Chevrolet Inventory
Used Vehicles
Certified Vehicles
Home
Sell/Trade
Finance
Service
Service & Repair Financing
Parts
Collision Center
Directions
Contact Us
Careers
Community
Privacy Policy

*-*-*

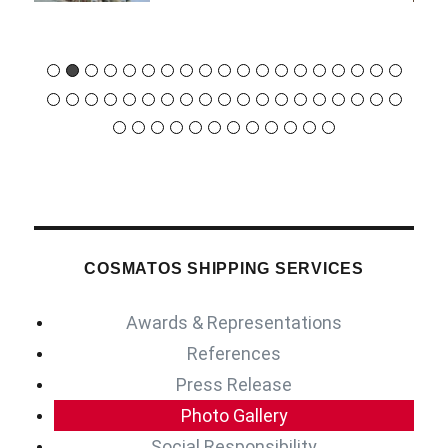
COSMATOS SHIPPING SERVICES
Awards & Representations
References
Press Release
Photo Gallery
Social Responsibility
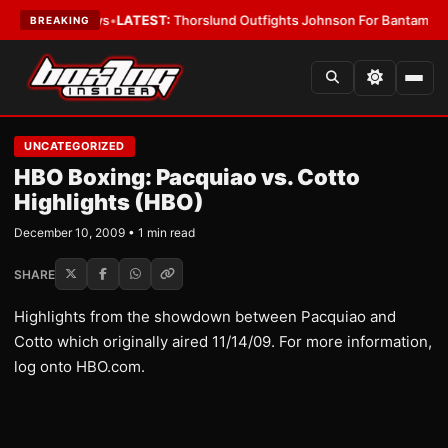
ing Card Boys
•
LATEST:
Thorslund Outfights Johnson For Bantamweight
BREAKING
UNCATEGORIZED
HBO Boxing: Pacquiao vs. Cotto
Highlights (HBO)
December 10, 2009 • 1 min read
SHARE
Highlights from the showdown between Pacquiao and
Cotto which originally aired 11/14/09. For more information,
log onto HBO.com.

*-*-*

Please return only the lines above, starting at the line that has "UNCATEGORIZED" and ending at the line that has "log onto HBO.com.", keeping both and leaving each one unchanged.

UNCATEGORIZED
HBO Boxing: Pacquiao vs. Cotto
Highlights (HBO)
December 10, 2009 • 1 min read
SHARE
Highlights from the showdown between Pacquiao and
Cotto which originally aired 11/14/09. For more information,
log onto HBO.com.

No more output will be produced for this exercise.